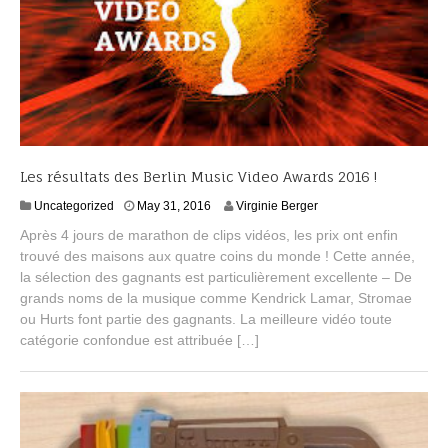
Les résultats des Berlin Music Video Awards 2016 !
J
Uncategorized
May 31, 2016
Virginie Berger
u
Après 4 jours de marathon de clips vidéos, les prix ont enfin
n
trouvé des maisons aux quatre coins du monde ! Cette année,
e
la sélection des gagnants est particulièrement excellente – De
2
2
grands noms de la musique comme Kendrick Lamar, Stromae
,
ou Hurts font partie des gagnants. La meilleure vidéo toute
2
catégorie confondue est attribuée […]
0
1
6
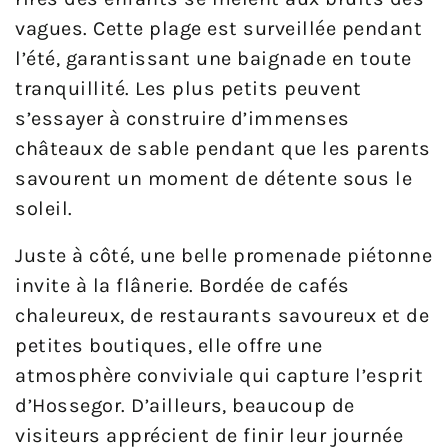
vagues. Cette plage est surveillée pendant
l’été, garantissant une baignade en toute
tranquillité. Les plus petits peuvent
s’essayer à construire d’immenses
châteaux de sable pendant que les parents
savourent un moment de détente sous le
soleil.
Juste à côté, une belle promenade piétonne
invite à la flânerie. Bordée de cafés
chaleureux, de restaurants savoureux et de
petites boutiques, elle offre une
atmosphère conviviale qui capture l’esprit
d’Hossegor. D’ailleurs, beaucoup de
visiteurs apprécient de finir leur journée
= = =
EXERCISE →
All that is needed is the exact run of lines from the start of the material above through the one containing "châteaux de sable pendant que les parents", pictures left out.

SOLUTION →
Les résultats des Berlin Music Video Awards 2016 !
J
Uncategorized
May 31, 2016
Virginie Berger
u
Après 4 jours de marathon de clips vidéos, les prix ont enfin
n
trouvé des maisons aux quatre coins du monde ! Cette année,
e
la sélection des gagnants est particulièrement excellente – De
2
2
grands noms de la musique comme Kendrick Lamar, Stromae
,
ou Hurts font partie des gagnants. La meilleure vidéo toute
2
catégorie confondue est attribuée […]
0
1
6
vagues. Cette plage est surveillée pendant
l’été, garantissant une baignade en toute
tranquillité. Les plus petits peuvent
s’essayer à construire d’immenses
châteaux de sable pendant que les parents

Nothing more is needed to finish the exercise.